- The bitten Bitcoin, China RRR cut on the way, concern that the Chinese government crackdown on big tech will extend into 2022, hawks turned to doves, Saudi Arabia boosted the prices of its crude, signalling confidence in the demand outlook.
Small recovery for US equity futures, S&P500 up more than 0.44%, Dow futures +0.6%. Bitcoin has stabilised but difficulty to reach above $50k.
Mixed risk sentiment, US e-minis are up but most of Asian equity indices are in red. Hang Seng Tech Index fell as much as 2.35% amid concern that the Chinese government crackdown on big tech will extend into 2022. Alibaba ended the morning -5.8%.
Japanese were buyers of AUD¥ ahead of Tokyo open, they bought another round when there was a brief pull back to 79.10. Fresh $Yen bids were rumoured to be placed near 112.80-85 and offers linked to exporters at 113.10. Difference in monetary policies should keep USD supported.
AUD$ has broken key levels 0.7100 convincingly, we tested 0.6995 very briefly and AUD¥ demand helped bring the AUD$ higher. There was also some buying of AUDNZD. I believe leveraged names will be looking to fade the AUD$ move, likely nearer to 0.7080. Total of A$1.8bn worth of 0.6900 AUD$ put strikes mature later this week.
More Covid news from the weekend – new cases on the rise in Southern Europe like Italy and Spain. Death rates in Spain and Italy remain comparatively very low, but have also started to creep upwards. EUR$ traded lower, not a lot can be said about the flows.
BoE meeting next week should seal the fate of the GBP. On Friday, Michael Saunders, a hawkish external MPC member issued a warning that Omicron virus added uncertainty to the economic outlook, reinforced expectations that BoE would hold policy rate at 0.1%.
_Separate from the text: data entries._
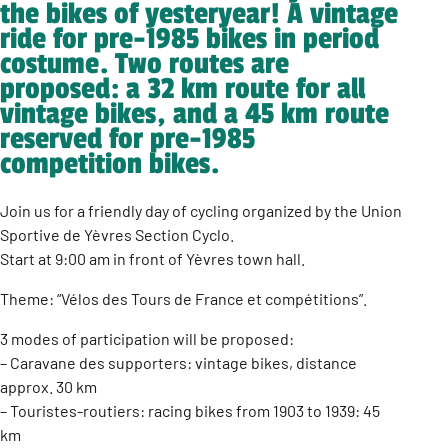
the bikes of yesteryear! A vintage
ride for pre-1985 bikes in period
costume. Two routes are
proposed: a 32 km route for all
vintage bikes, and a 45 km route
reserved for pre-1985
competition bikes.
Join us for a friendly day of cycling organized by the Union
Sportive de Yèvres Section Cyclo.
Start at 9:00 am in front of Yèvres town hall.
Theme: “Vélos des Tours de France et compétitions”.
3 modes of participation will be proposed:
– Caravane des supporters: vintage bikes, distance
approx. 30 km
– Touristes-routiers: racing bikes from 1903 to 1939: 45
km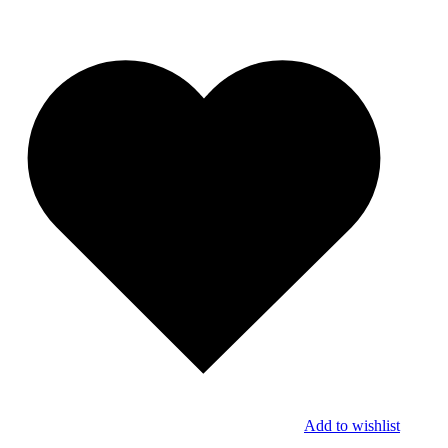
Add to wishlist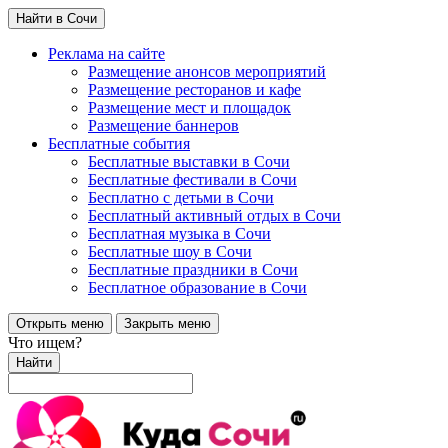
Найти в Сочи
Реклама на сайте
Размещение анонсов мероприятий
Размещение ресторанов и кафе
Размещение мест и площадок
Размещение баннеров
Бесплатные события
Бесплатные выставки в Сочи
Бесплатные фестивали в Сочи
Бесплатно с детьми в Сочи
Бесплатный активный отдых в Сочи
Бесплатная музыка в Сочи
Бесплатные шоу в Сочи
Бесплатные праздники в Сочи
Бесплатное образование в Сочи
Открыть меню
Закрыть меню
Что ищем?
Найти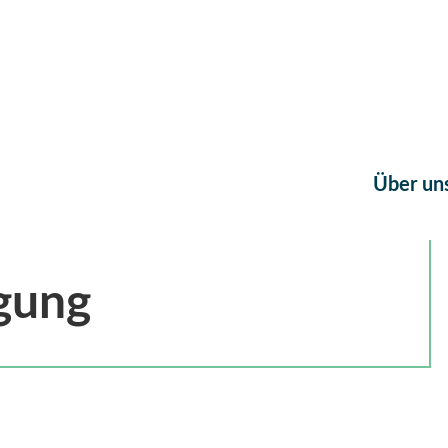
Über un
gung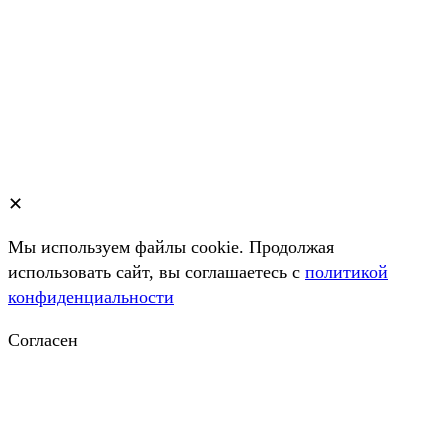
✕
Мы используем файлы cookie. Продолжая
использовать сайт, вы соглашаетесь c
политикой
конфиденциальности
Согласен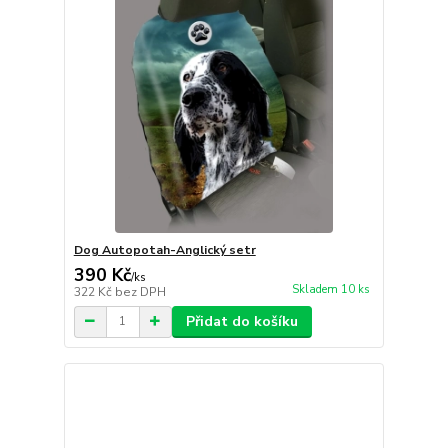
Dog Autopotah-Anglický setr
390 Kč
/
ks
Skladem 10 ks
322 Kč
bez DPH
Přidat do košíku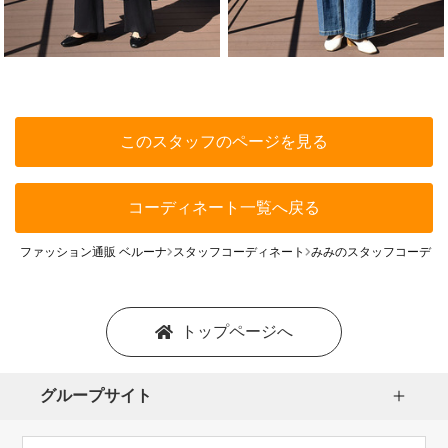
このスタッフのページを見る
コーディネート一覧へ戻る
ファッション通販 ベルーナ
スタッフコーディネート
みみのスタッフコーディ
トップページへ
グループサイト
Friday's November US jobs report has kept the narrative alive of the Fed wanting to push ahead with quicker tapering and early tightening even as the full effects of the Omicron variant are unknown. As we were noting last week, the dramatic flattening of the US 2-10 year US Treasury curve typically sees underperformance of the commodity complex (true in G10), while the Japanese yen and Swiss franc were the only two currencies stronger against the dollar over the last week.
This week could see a subtle shift in direction. Friday will see the US November CPI release, expected at a new cyclical high of 6.7% year-on-year with upside risks. That should keep short-dated US yields and the dollar supported. But weekend comments from Chief US Medical Advisor, Anthony Fauci, that Omicron looks more transmissible but less severe could provide some breathing room for risk assets. That could mean somewhat of a comeback for the commodity currencies of Australia, Canada (which also have policy meetings this week) and Norway. This could potentially see a reversal of the euro and Japanese yen cross rates, with both currencies having performed well in a risk-averse environment.